Отец безучастно выслушал объяснения Элизабет про болезнь мамы и покачал головой на предположение, что все началось давным-давно и теперь всего лишь вышло на поверхность.
– Когда твоя мать жила здесь, с ней все было в порядке. В полном порядке. У нее стало плохо с головой, когда она уехала с тем Гарри Элтоном и стала жить в нищете. Здесь она имела все, что могла пожелать. И слышать не хочу, что ее нервы сдали в этом доме.
– Возможно, ты прав, папа, – вздохнула Элизабет. – Я просто хотела объяснить, что сказал доктор.
– Мы никому ничего про нее не расскажем. Я человек справедливый и сострадательный. – (Элизабет не поняла, к чему он клонит.) – Я мог бы рассказать всем, коллегам в банке и знакомым по бриджу, что Вайолет тронулась умом и попала в дом умалишенных, но я не стану никому ничего говорить. Пусть в их памяти она останется такой, какой была, чтобы они не болтали, что она получила по заслугам.
– По заслугам?
– О да, люди сказали бы, что она ожидала лучшей доли, когда уехала, бросив дом и ребенка, но ничего путного у нее не вышло. Но нет, я им ничего не скажу.
– Очень великодушно с твоей стороны, папа, – ответила Элизабет, закрывая глаза, чтобы не выдать свое крайнее отвращение к его мелочному поведению: он вел себя как старуха, брюзжащая «А я тебе говорила!».
– Нет, я всего лишь отношусь к ней по справедливости.

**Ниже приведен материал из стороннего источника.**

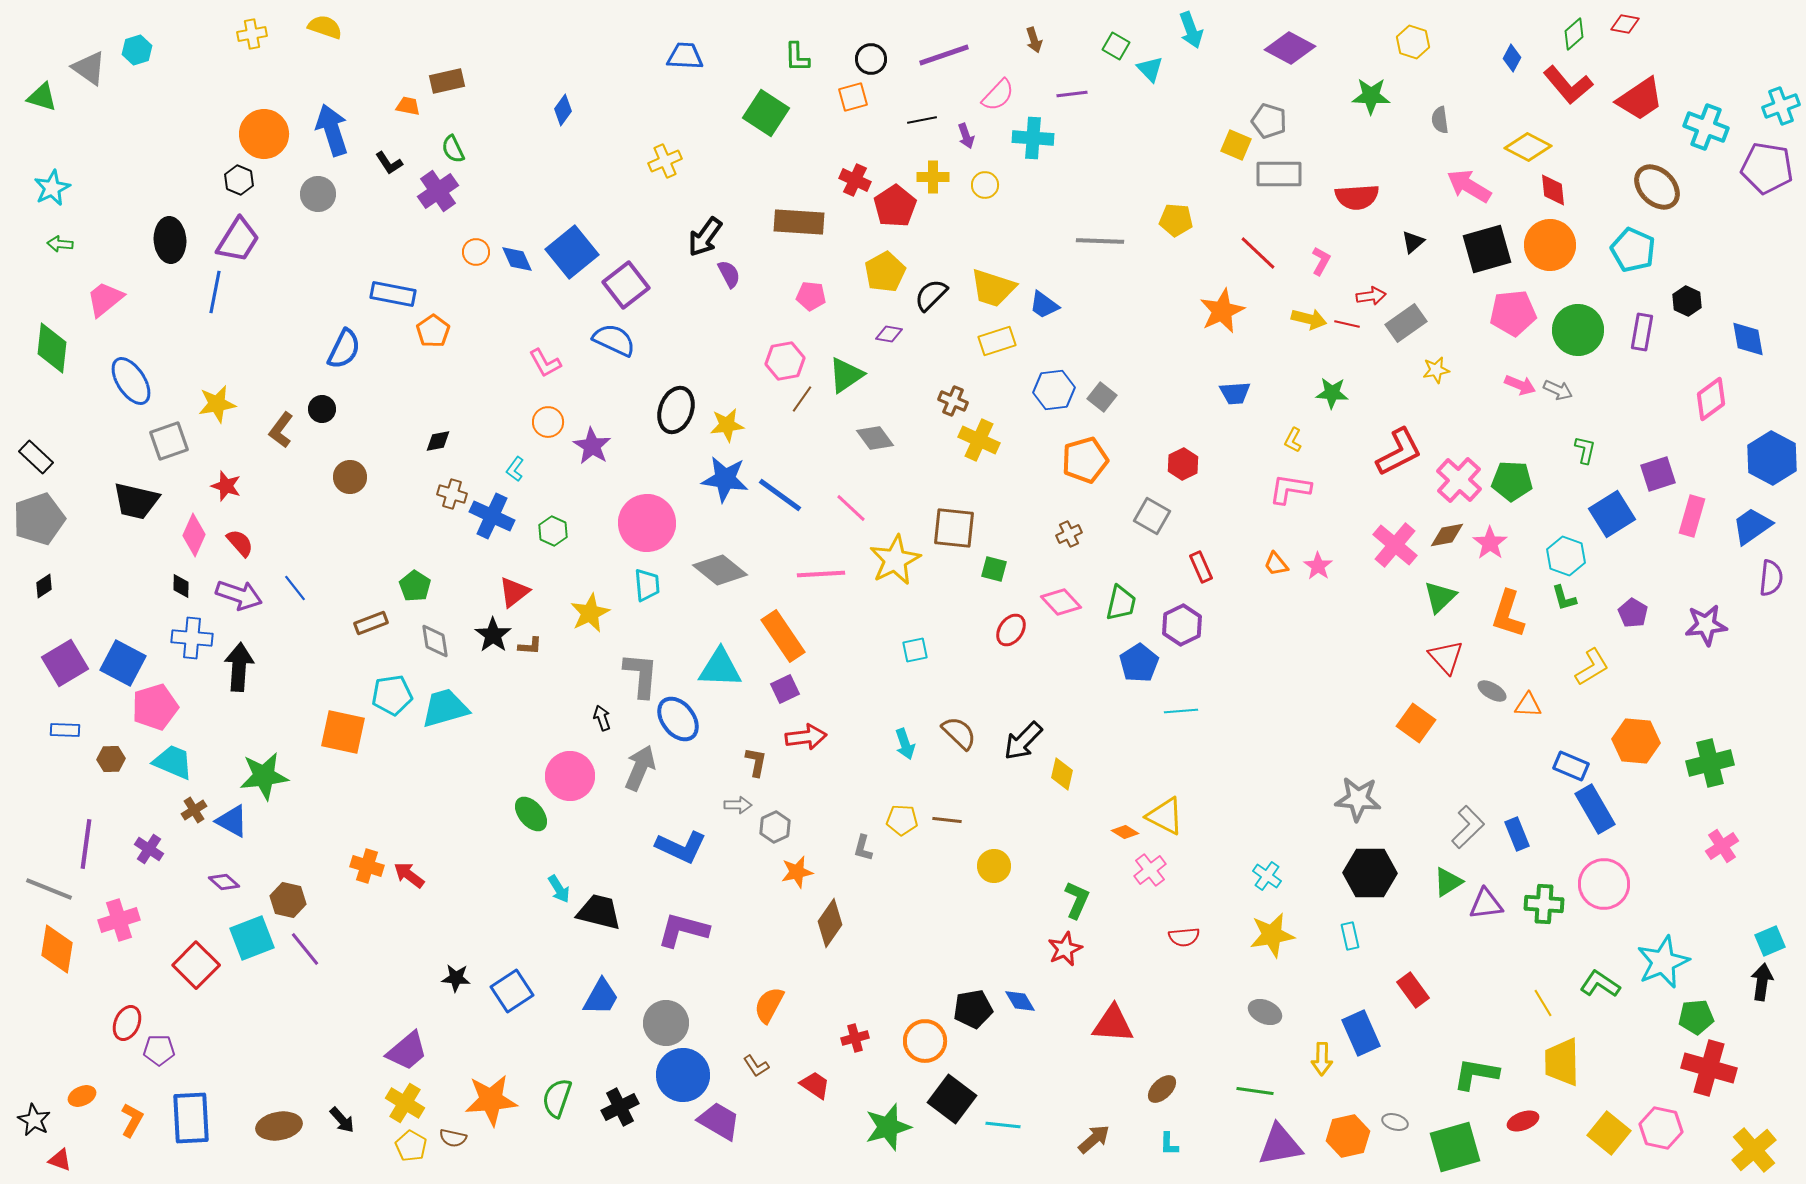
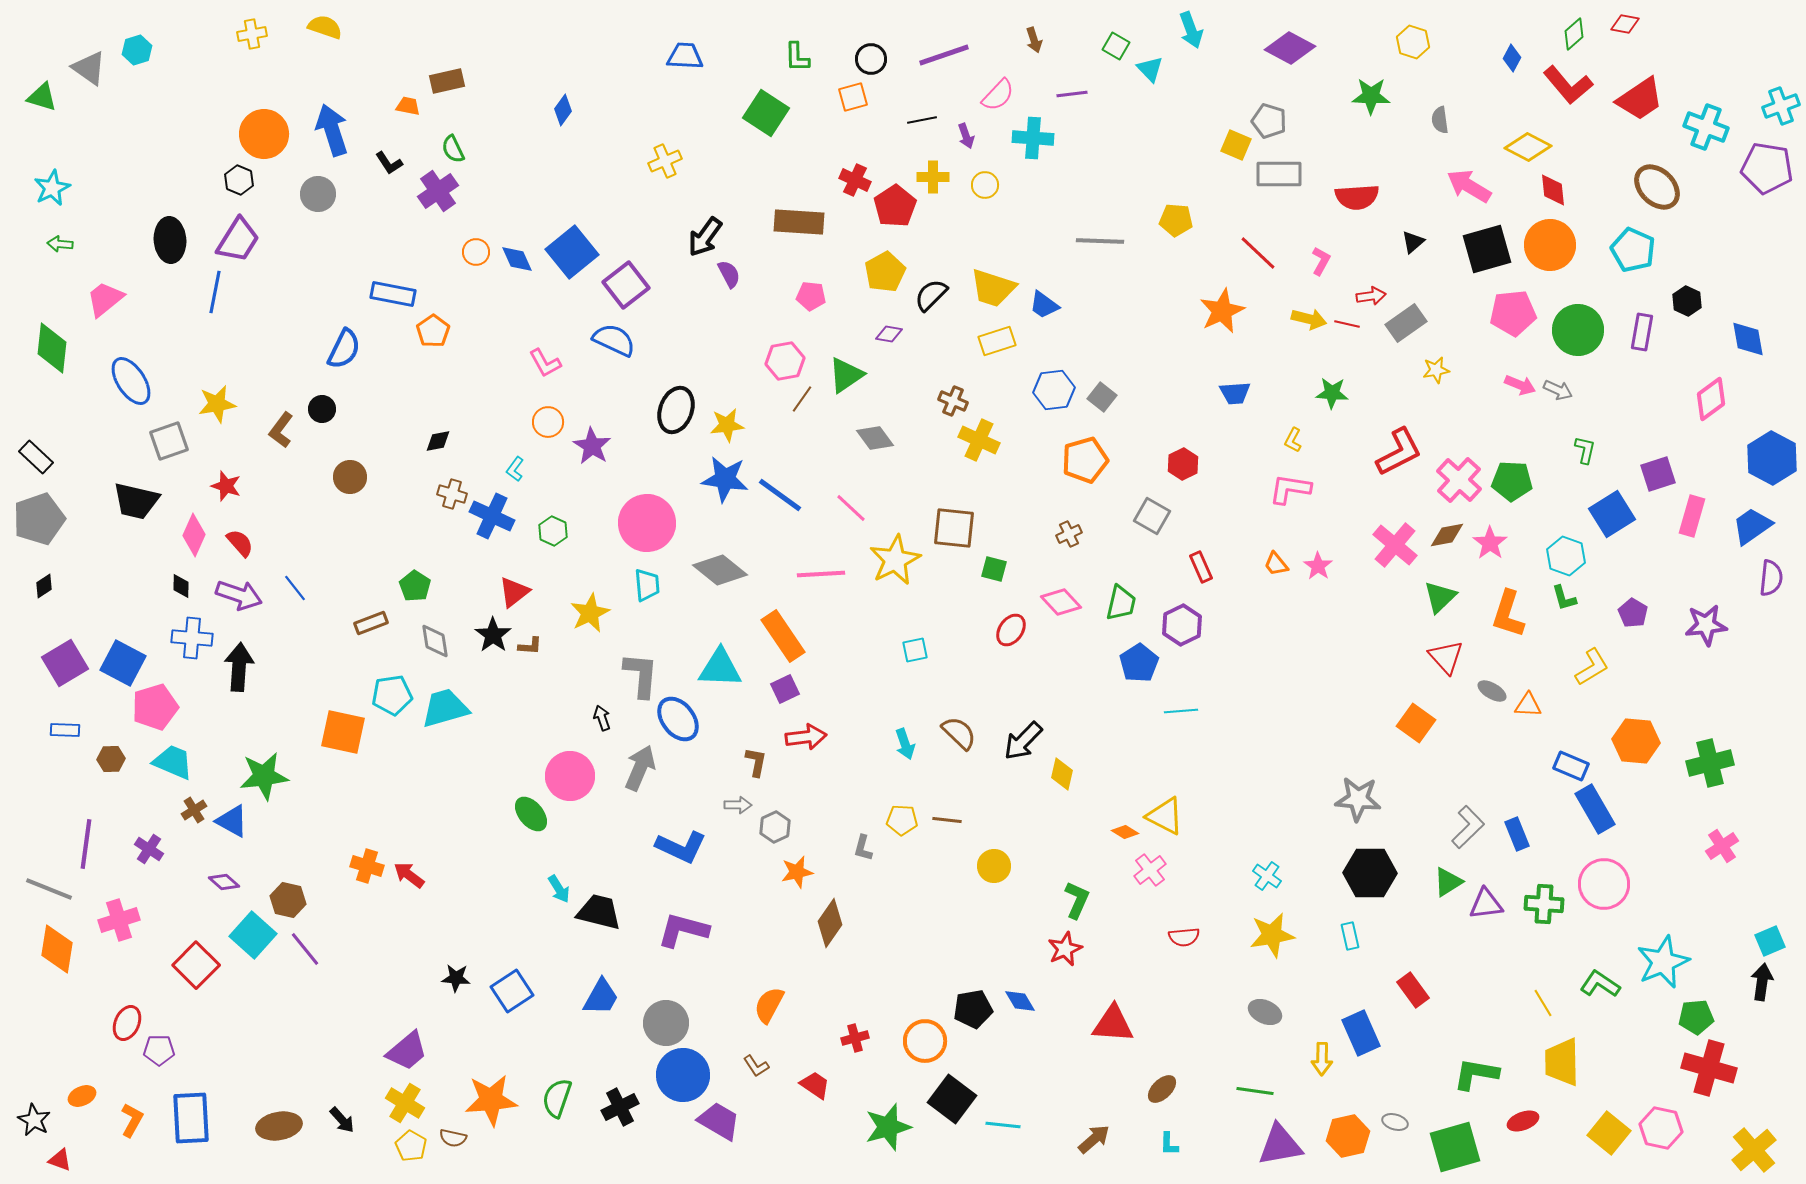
cyan square at (252, 938): moved 1 px right, 3 px up; rotated 27 degrees counterclockwise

Что было, то прошло. Когда-то твоя мама доставила нам неприятности, а теперь у нее самой проблемы. Такова жизнь, нет смысла усугублять ее наказание, рассказывая людям, которых она здесь знала, что с ней произошло. Как по мне, пусть все остается как есть.
Иногда мистер Ворски читал Элизабет статьи по дизайну из немецких журналов, на лету переводя их на английский, а она вежливо сидела, прислонясь к какому-нибудь заботливо ухоженному буфету, который мистер Ворски никогда не продаст, или на одном из табуретов для рояля, на которых Анна с любовью поменяла обшивку, но использовала неподходящую ткань, и теперь от них толку нет.
Элизабет грелась на солнышке и слушала иногда внимательно, а иногда вполуха. Часть ее сознания воспринимала услышанные слова в достаточной степени, чтобы улыбнуться в ответ на шутку или задумчиво кивнуть, когда мистер Ворски что-то объяснял.